Prompt engineering is quickly becoming one of the most useful everyday skills in the world of AI. It lets regular people guide powerful models like Gemini (or ChatGPT, Claude, and others) to give more accurate, creative, or structured answers. This post gives you a clear, detailed walkthrough of the key ideas from Lee Boonstra's comprehensive whitepaper on prompt engineering.
We have expanded the explanations so you can really understand how each technique works, why it helps, and when to reach for it and all in plain English. The goal is to help you grasp the fundamentals deeply without needing to read the full 68-page document. Everything here comes directly from the whitepaper's content and examples.
Let's dive in!
What Prompt Engineering Really Means
Large language models are trained on enormous amounts of text. They do not truly "understand" in the human sense. Instead, they predict the next word (or small chunk called a token) based on patterns they have seen before. When you type something into the model, that input is your prompt, and everything that follows is the model's best guess at what should come next.
Prompt engineering is the art and practice of writing those inputs in a smart way so the model produces exactly the kind of output you want. You control the direction, tone, format, accuracy, and usefulness of the reply simply by choosing your words carefully.
You do not need to be a programmer or data scientist. Anyone can improve at it through trial and error. The whitepaper stresses that the best results come from iteration: write a prompt, read the answer, notice what went wrong or could be better, then adjust and try again. Small changes in wording, order, or added instructions often make a big difference.
Shaping the Model's Behavior with Settings
Even before you write the prompt itself, you can adjust a few built-in controls that affect every response the model gives.

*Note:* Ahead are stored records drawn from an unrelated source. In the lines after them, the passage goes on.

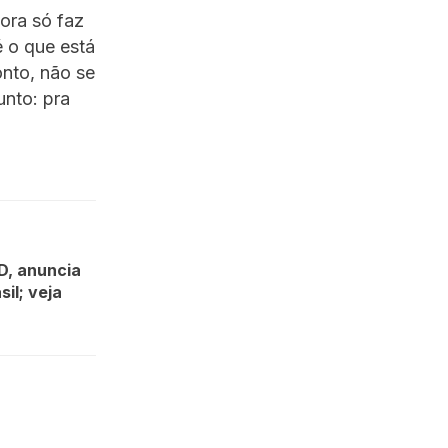
ora só faz
é o que está
nto, não se
unto: pra
D, anuncia
il; veja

First is output length. You can set a maximum number of tokens so answers stay short and focused (which also saves time and cost). Good prompts help the model pack useful information into that limit without cutting off early.
Next come the sampling settings, which decide how the model picks each next token from all its possible choices.

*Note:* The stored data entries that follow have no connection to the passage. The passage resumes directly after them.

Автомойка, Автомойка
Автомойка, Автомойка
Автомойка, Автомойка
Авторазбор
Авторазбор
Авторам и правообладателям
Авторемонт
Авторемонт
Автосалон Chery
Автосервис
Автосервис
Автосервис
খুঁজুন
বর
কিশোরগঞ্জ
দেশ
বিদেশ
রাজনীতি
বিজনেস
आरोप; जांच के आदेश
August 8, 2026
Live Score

- Temperature controls randomness. A value close to 0 makes the model very focused and predictable. It almost always picks the most likely word, which is great for factual questions, math, code, or anything where you want consistency. Higher temperature (for example 0.7–1.0) introduces more variety and surprise, which suits creative writing, brainstorming ideas, or storytelling.
- Top-K narrows the options to only the K most probable tokens. A small K (like 10) keeps things safe and on-topic. A larger K allows more unusual but still reasonable choices.
- Top-P (also called nucleus sampling) works differently. It includes tokens until their combined probability reaches a set threshold (for example 0.95). This usually gives a nice balance between focus and diversity.
The whitepaper suggests combining these thoughtfully. A common reliable mix is low temperature (around 0.2), top-P at 0.95, and moderate top-K (around 30–40). It also warns about a common issue called the repetition loop bug: if settings push the model too far toward certainty or randomness, it can get stuck repeating the same words or phrases endlessly.
Starting with the Basics: Core Prompting Styles
The simplest and often most effective techniques come first.
Zero-shot prompting
You give the model a clear task description with no examples at all.
- For example, you might write: "Read this movie review and classify it as POSITIVE, NEUTRAL, or NEGATIVE. Review: 'The special effects were amazing, but the story felt rushed and unoriginal.'"
- The model tries to follow your instructions directly. Keep temperature low so it stays consistent. Many tasks work surprisingly well this way. When results are shaky, track different wordings in a simple table so you can see patterns and improve.
One-shot and few-shot prompting
Here you show the model what you want by including examples.
- One-shot means one example. Few-shot usually means three to five.
- A classic use case is turning free-form text into structured data. You might show two or three pizza orders written naturally, each followed by the same JSON format, then give a new order and ask for the same treatment.
- Pick examples that cover normal cases and tricky edge cases. Put your actual task at the very end. This method often lifts performance a lot when zero-shot struggles, because the model learns the pattern from your demonstrations.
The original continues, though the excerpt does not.